Pet Bird Food Trends 2022

3 Pet Bird Food Trends to Watch for in 2022

The past few years have been difficult for many sectors and industries, with periods of growth and decline. During 2020, the pet food industry surged to over $100 billion in sales for the first time in history, spurred on by pandemic buying habits. Time spent in lockdown and working from home led to more pet spending and pet adoptions. According to the 2021-2022 APPA National Pet Owners Survey, 70% of U.S. households now include a pet, and 8% of U.S. households include a pet bird. Younger generations have also begun to tap into the market, with two-thirds of bird owners being members of Gen Z or Millennials.

While inflation and supply chain disruptions in 2022 have cut into the growth in sales of the pet industry, there is room for optimism. Here are a few trends to pay attention to going forward.

Preference for Premium

As pet food spending increased throughout 2020 and 2021, many pet owners desired more higher-quality food options even if it meant spending a bit more. While inflation and the fluctuation of the economy has definitely impacted this trend, it still is important for pet owners to provide the best food options they can afford.
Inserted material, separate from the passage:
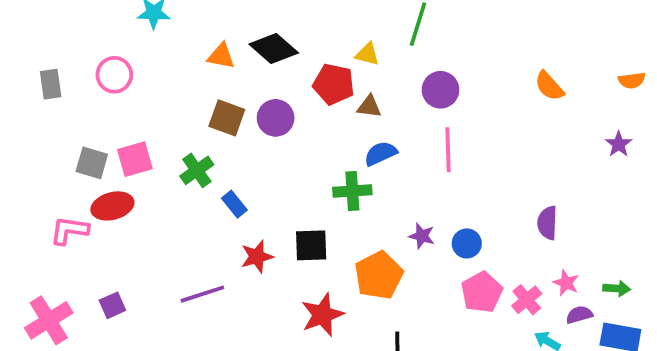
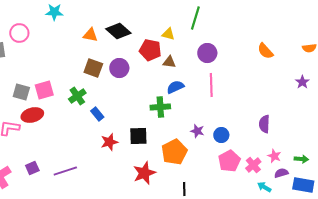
pink circle: (114, 75) -> (19, 33), moved
purple line: (202, 294) -> (65, 171), moved

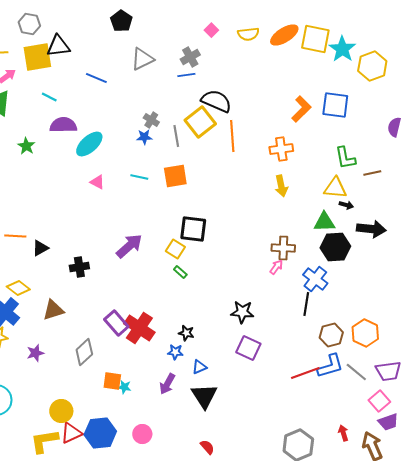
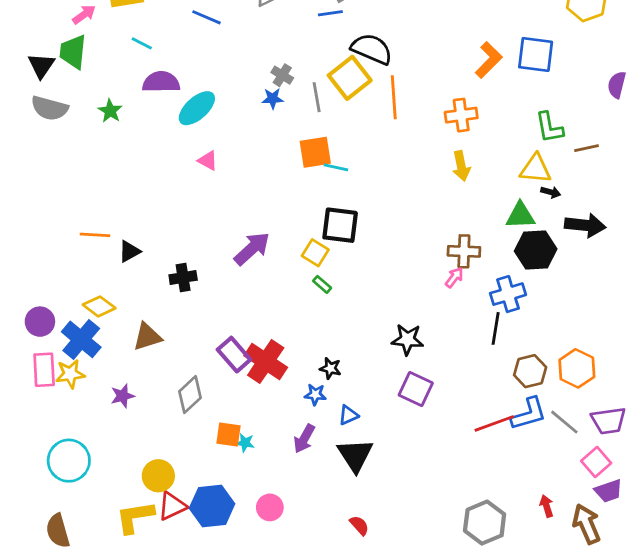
cyan line: (139, 177) -> (336, 167), moved
blue cross: (315, 279) -> (508, 294), turned 35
For some, the premium food options might still be worth the cost, but others might have to change foods or cut costs in other ways. However, after the shock of inflation and economic uncertainty wears off, a renewed growth in premium pet food spending seems likely.

The bird food industry in particular has not been hit as hard by economic disruptions as some other sectors, with food for small bird species growing at an impressive rate. Changing buying habits in the last few years have made birds like cockatiels more difficult to find, and so birds like parakeets and conures, as well as their food, are much more in demand.

Saving Versus Spending

Though premium food options are still popular, the shock of inflation has made it harder for some households to justify the level and cost of food they were giving their pets a year or two before. Less expensive formulas and value size options have become very desirable, and many pet owners have tried to limit impulse buying.
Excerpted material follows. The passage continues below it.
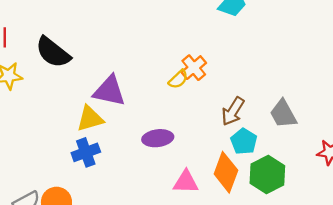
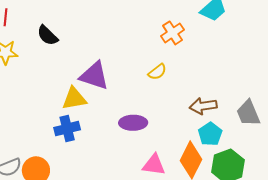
black semicircle: (53, 52) -> (47, 35), size x0.7
orange cross: (194, 68) -> (172, 33), moved
brown arrow: (233, 111) -> (203, 106), turned 44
One effect of pet owners being more intentional with their money might be the decrease in treat purchases seen throughout the industry – while pet treats sold very well during 2020 and 2021, there has been a dip in treat purchases this year. A lot of time spent at home meant it was natural for owners to spoil their pets a bit more, but with the economic uncertainty we are currently experiencing, buying their pets fewer treats is an easy way for owners to cut costs. By being more frugal with their money and cutting out or decreasing less necessary food options like treats, pet owners can spend less while still providing their pets with high-quality food.

Online Still Popular

As many industries experienced huge growth in online marketplaces post-2020, so too did pet food. Pet owners found they could easily get their bird feed or dog food delivered to their door for competitive prices, and in turn, online pet shopping increased by almost 20%. However, brick-and-mortar stores have experienced a slight resurgence late 2021 and into 2022. Bird owners in particular are often very loyal to certain brands, and while supply chain disruptions temporarily affected the availability of certain products, as logistics have normalized stores are better equipped to stock and maintain different brands.

A strong online presence still remains key in attracting and retaining consumers, but if prices are competitive many pet owners seem willing to return to shopping more in brick-and-mortar stores.
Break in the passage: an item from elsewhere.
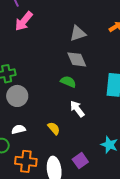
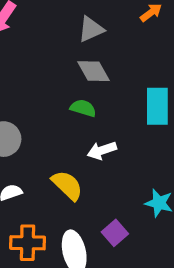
white arrow: (77, 109) -> (102, 150), turned -66
yellow semicircle: (54, 128) -> (67, 185), size x1.5

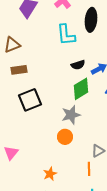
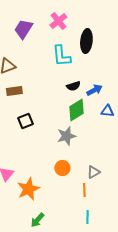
black square: (30, 100) -> (25, 121), size x0.7
orange circle: (65, 137) -> (62, 168), moved
orange star: (50, 174) -> (28, 189), moved, size x1.6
The last few years have been tumultuous for many industries, but the pet food industry has been spared from a lot of economic volatility. While spending is down in 2022 as inflation rages, looking forward many sectors should see continued growth. Significant time spent at home during the pandemic has helped a lot of people realize the joy and value of having pets, so there is reason to be optimistic about where the pet food sector will go from here in the months and years to come.